Colorado wildlife officials released 10 gray wolves onto the state’s Western Slope in December 2023. CPW

A gray wolf found dead in Colorado on April 18 was killed by a mountain lion, according to necropsy results announced this week by the U.S. Fish and Wildlife Service.

The wolf was one of 10 released in Grand and Summit counties last December as part of a reintroduction plan approved by Colorado voters in 2020. The animal was found dead in Larimer County and collected by the USFWS, which conducted the necropsy. In a May 14 statement, USFWS spokesman Joe Szuszwalak said the wolf likely died as a result of trauma from predation. “Although not definitive, the puncture wounds in the skull are consistent with those typically inflicted by a mountain lion,” Szuszwalak noted.

Colorado Parks and Wildlife will release 30 to 50 wolves within five years. The multi-year project, which has been called “the most ambitious wolf reintroduction effort in the U.S. in almost three decades,” is intended to fill in a major gap in the gray wolf’s North American range, which once stretched from northern Canada to the southwestern United States. The reintroduction was slowed after Wyoming, Idaho, and Montana refused to contribute wolves for the effort, and Colorado had to secure the animals from Oregon.

According to Colorado officials, the other nine wolves are still alive, bringing the total number of gray wolves in the state to 11. Two wolves remain from a pack that migrated from Montana. According to an activity map released by Colorado Parks and Wildlife, which collects GPS data from all collared wolves in the state, the reintroduced pack has roamed widely: Between March 26 and April 23, wolf activity was detected in watersheds ranging from south of Interstate 70 near Vail to the Wyoming border.
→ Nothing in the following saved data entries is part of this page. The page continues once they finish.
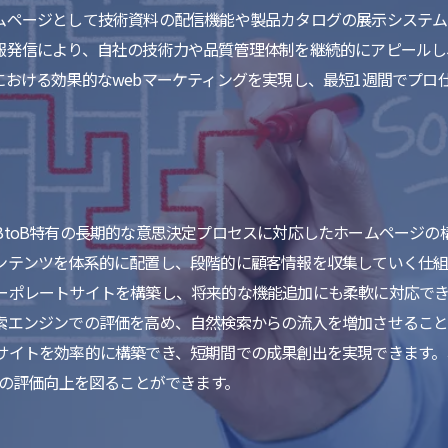
ムページとして技術資料の配信機能や製品カタログの展示システ
報発信により、自社の技術力や品質管理体制を継続的にアピールし
における効果的なwebマーケティングを実現し、最短1週間でプロ
toB特有の長期的な意思決定プロセスに対応したホームページの
ンテンツを体系的に配置し、段階的に顧客情報を収集していく仕組
ーポレートサイトを構築し、将来的な機能追加にも柔軟に対応で
索エンジンでの評価を高め、自然検索からの流入を増加させること
サイトを効率的に構築でき、短期間での成果創出を実現できます。
らの評価向上を図ることができます。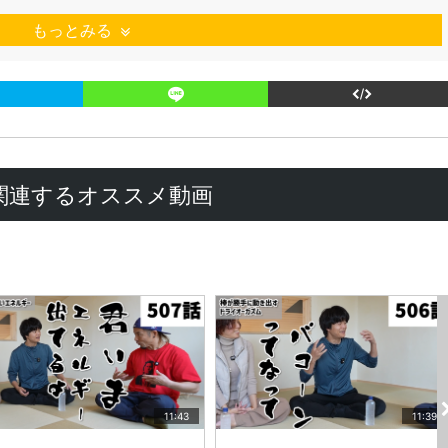
もっとみる
関連するオススメ動画
11:43
11:39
It’s not unheard of for mountain lions and wolves to tangle in areas where their ranges overlap. In Washington, at least four GPS-collared wolves have been killed by lions in the last decade. In Wyoming, on the other hand, wolves rank above mountain lions in the pecking order. It’s thought that the lion’s escape tactic of climbing trees evolved as a defense mechanism for escaping wolf packs. Lion predation of wolves, on the other hand, is thought to occur mainly when lions encounter a solitary wolf.

The reintroduction plan calls for the gray wolf, currently listed as State Endangered in Colorado, to be “downlisted” to State Threatened when biologists count a minimum of 50 wolves in the state for four successive years, and delisted entirely when a minimum count of 150 is observed for two consecutive years.